The Peeking Problem: Why Checking Results Early Breaks Your Test
Peeking — checking a running test and stopping the moment it looks significant — is the most common way honest teams generate false winners. This guide explains the mechanism, shows the size of the damage, and covers the fix: sequential methods with always-valid p-values.
The mechanism
A p-value is a random quantity that wanders as data accumulates. Under the null hypothesis — no real difference — it dips below 0.05 about 5% of the time at any single, pre-planned look. That guarantee is per-look. If you look every day for a month and stop at the first dip, you take dozens of draws at a 5%-ish event. The chance of at least one false dip compounds: with 10 looks the effective false-positive rate roughly quadruples; with continuous monitoring it can exceed 30%. The interactive simulation on the sequential testing calculator lets you watch an A/A test — two identical experiences — cross into "significance" by luck alone.
Why willpower fails
The peeking incentive is structural, not personal. Results appear on live dashboards.
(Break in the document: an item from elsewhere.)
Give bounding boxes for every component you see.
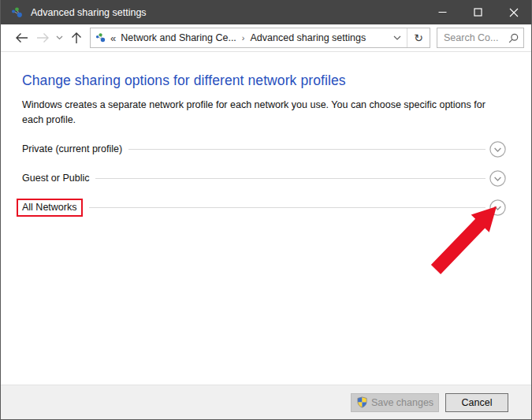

Stakeholders ask "how's the test doing?" in standup. A losing variant bleeds money each day it runs, so early stopping feels responsible. Telling a team "don't look" is a policy that loses to human nature every time. The durable fix is statistics that remain valid when people look — not hoping they won't.
Always-valid p-values
The mixture sequential probability ratio test (mSPRT) tracks a likelihood-ratio process that, under the null, is a nonnegative martingale — a quantity with no tendency to grow no matter how long you watch. The always-valid p-value derived from it can be checked after every visitor; over the whole life of the test, the chance it ever falls below α while the null is true stays at most α. In exchange, it demands somewhat more evidence than a single-look test — the price of unlimited looks.
What to do in practice
For tests on live dashboards, monitor with the sequential calculator and stop when the always-valid p-value crosses your α. For scheduled-readout tests nobody will peek at, pre-commit a sample size with the sample size calculator and read the result once with the significance calculator. And for past "wins" that were stopped the day they crossed p < 0.05: recompute them sequentially. The ones that survive were real; the ones that don't were the peeking.